● **Problem to solve**:
Look through the records that follow. Copy every line containing the word "para".

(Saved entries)
----

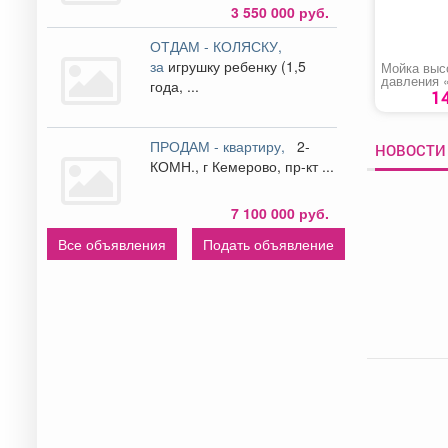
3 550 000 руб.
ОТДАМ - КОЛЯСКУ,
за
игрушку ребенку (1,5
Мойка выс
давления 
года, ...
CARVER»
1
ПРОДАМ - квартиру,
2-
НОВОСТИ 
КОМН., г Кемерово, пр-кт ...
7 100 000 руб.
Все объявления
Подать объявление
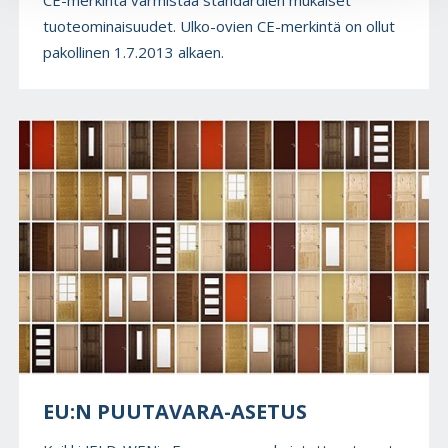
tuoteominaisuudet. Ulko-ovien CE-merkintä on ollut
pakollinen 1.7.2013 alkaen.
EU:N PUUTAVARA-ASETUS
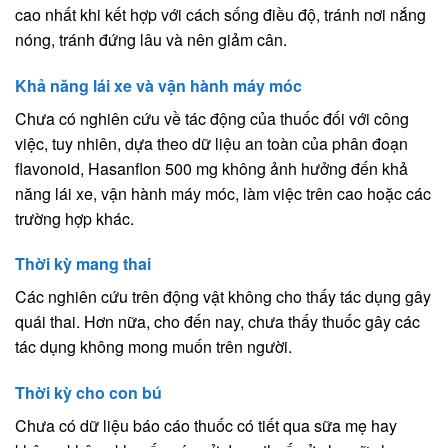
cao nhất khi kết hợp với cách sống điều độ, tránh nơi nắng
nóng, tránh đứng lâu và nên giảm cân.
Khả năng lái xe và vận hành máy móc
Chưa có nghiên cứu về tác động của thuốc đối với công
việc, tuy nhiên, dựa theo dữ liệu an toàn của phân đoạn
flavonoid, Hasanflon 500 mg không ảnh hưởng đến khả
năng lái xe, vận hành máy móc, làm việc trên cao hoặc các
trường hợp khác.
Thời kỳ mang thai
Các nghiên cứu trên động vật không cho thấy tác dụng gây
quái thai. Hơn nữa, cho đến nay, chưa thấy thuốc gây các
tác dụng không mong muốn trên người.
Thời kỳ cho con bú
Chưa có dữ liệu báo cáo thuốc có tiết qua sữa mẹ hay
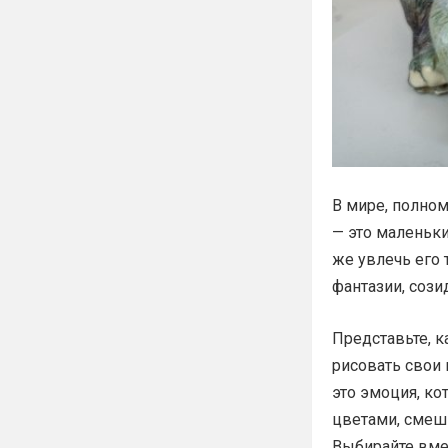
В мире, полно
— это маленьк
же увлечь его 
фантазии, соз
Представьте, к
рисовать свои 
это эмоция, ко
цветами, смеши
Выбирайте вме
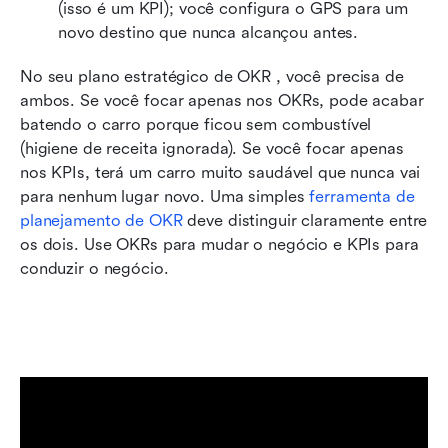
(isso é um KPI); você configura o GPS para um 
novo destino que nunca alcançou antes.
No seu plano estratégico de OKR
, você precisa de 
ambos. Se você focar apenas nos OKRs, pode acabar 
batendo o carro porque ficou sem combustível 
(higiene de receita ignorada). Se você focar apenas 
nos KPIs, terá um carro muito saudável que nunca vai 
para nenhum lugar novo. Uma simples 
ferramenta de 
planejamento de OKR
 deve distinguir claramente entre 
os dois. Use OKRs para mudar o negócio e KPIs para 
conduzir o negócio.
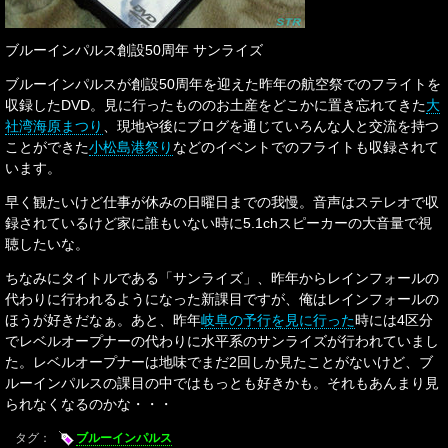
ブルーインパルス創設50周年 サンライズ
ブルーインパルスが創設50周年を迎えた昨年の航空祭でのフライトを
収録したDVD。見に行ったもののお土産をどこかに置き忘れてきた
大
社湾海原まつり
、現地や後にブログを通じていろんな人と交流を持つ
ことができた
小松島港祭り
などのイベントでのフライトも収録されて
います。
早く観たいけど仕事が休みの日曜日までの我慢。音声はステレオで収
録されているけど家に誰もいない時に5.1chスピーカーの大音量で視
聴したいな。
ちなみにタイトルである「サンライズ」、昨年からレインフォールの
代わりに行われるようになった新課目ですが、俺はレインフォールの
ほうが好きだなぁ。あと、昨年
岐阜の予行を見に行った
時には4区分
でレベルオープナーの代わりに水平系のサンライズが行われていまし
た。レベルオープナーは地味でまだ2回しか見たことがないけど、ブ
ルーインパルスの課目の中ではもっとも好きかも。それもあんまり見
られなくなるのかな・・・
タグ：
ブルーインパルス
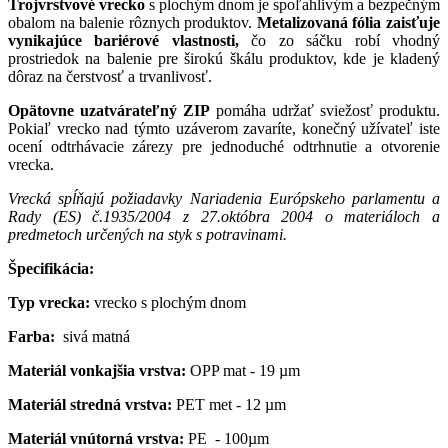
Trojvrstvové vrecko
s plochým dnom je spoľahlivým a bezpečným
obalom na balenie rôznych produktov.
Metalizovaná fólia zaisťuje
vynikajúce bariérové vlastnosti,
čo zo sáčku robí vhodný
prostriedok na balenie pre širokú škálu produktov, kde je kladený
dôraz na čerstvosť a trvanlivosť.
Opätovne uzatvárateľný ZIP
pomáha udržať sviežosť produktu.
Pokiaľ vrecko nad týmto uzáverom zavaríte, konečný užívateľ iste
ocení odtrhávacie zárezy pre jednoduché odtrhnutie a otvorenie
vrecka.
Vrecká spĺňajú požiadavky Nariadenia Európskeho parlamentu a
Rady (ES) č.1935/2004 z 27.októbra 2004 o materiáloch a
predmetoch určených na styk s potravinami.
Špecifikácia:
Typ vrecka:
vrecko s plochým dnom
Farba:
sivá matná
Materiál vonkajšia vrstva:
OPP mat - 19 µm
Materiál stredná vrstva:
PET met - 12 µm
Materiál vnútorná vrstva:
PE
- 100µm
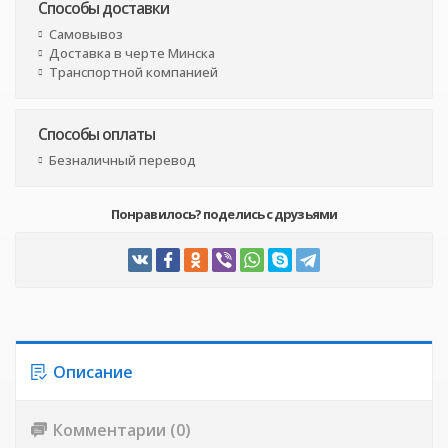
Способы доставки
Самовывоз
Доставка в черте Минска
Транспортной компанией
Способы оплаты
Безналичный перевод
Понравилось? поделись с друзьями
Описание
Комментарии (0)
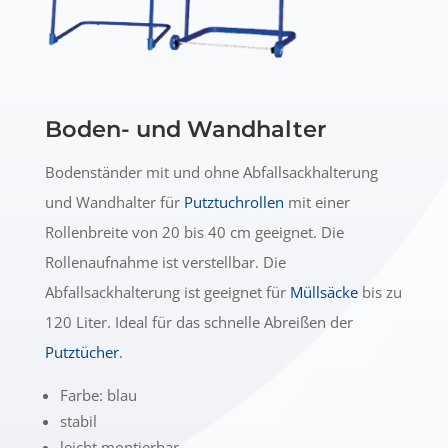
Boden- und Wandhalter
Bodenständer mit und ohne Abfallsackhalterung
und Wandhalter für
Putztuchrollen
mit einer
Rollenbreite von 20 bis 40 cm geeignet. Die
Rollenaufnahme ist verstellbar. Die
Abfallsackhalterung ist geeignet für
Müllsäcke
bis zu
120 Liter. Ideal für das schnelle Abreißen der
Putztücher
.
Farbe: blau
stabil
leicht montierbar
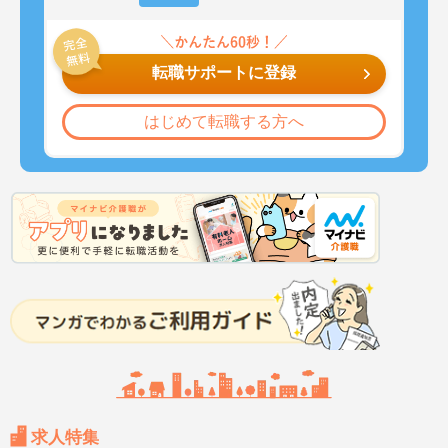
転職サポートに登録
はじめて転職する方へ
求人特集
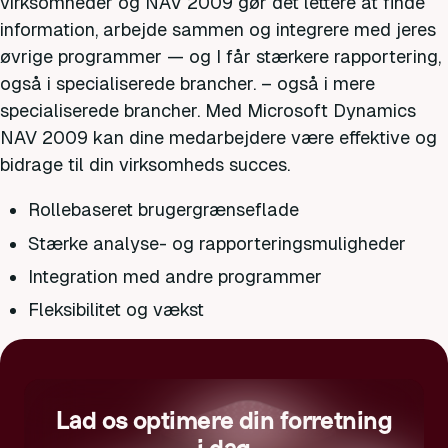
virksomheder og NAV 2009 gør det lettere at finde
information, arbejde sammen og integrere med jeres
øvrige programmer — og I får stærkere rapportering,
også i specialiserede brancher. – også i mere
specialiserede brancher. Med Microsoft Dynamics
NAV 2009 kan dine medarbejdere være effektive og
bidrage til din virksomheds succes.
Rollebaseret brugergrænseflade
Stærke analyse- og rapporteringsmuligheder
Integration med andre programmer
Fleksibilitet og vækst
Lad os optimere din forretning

----

● **Written solution**:
(isso é um KPI); você configura o GPS para um 
para nenhum lugar novo. Uma simples 
os dois. Use OKRs para mudar o negócio e KPIs para 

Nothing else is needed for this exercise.